An exact transcription of all the records is required, minus the images.

-----

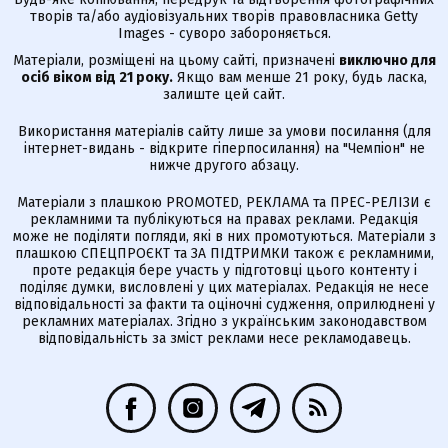
творів та/або аудіовізуальних творів правовласника Getty
Images - суворо забороняється.
Матеріали, розміщені на цьому сайті, призначені
виключно для
осіб віком від 21 року.
Якщо вам менше 21 року, будь ласка,
залиште цей сайт.
Використання матеріалів сайту лише за умови посилання (для
інтернет-видань - відкрите гіперпосилання) на "Чемпіон" не
нижче другого абзацу.
Матеріали з плашкою PROMOTED, РЕКЛАМА та ПРЕС-РЕЛІЗИ є
рекламними та публікуються на правах реклами. Редакція
може не поділяти погляди, які в них промотуються. Матеріали з
плашкою СПЕЦПРОЄКТ та ЗА ПІДТРИМКИ також є рекламними,
проте редакція бере участь у підготовці цього контенту і
поділяє думки, висловлені у цих матеріалах. Редакція не несе
відповідальності за факти та оціночні судження, оприлюднені у
рекламних матеріалах. Згідно з українським законодавством
відповідальність за зміст реклами несе рекламодавець.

-----

ANSWER BOX
творів та/або аудіовізуальних творів правовласника Getty
Images - суворо забороняється.
Матеріали, розміщені на цьому сайті, призначені
виключно для
осіб віком від 21 року.
Якщо вам менше 21 року, будь ласка,
залиште цей сайт.
Використання матеріалів сайту лише за умови посилання (для
інтернет-видань - відкрите гіперпосилання) на "Чемпіон" не
нижче другого абзацу.
Матеріали з плашкою PROMOTED, РЕКЛАМА та ПРЕС-РЕЛІЗИ є
рекламними та публікуються на правах реклами. Редакція
може не поділяти погляди, які в них промотуються. Матеріали з
плашкою СПЕЦПРОЄКТ та ЗА ПІДТРИМКИ також є рекламними,
проте редакція бере участь у підготовці цього контенту і
поділяє думки, висловлені у цих матеріалах. Редакція не несе
відповідальності за факти та оціночні судження, оприлюднені у
рекламних матеріалах. Згідно з українським законодавством
відповідальність за зміст реклами несе рекламодавець.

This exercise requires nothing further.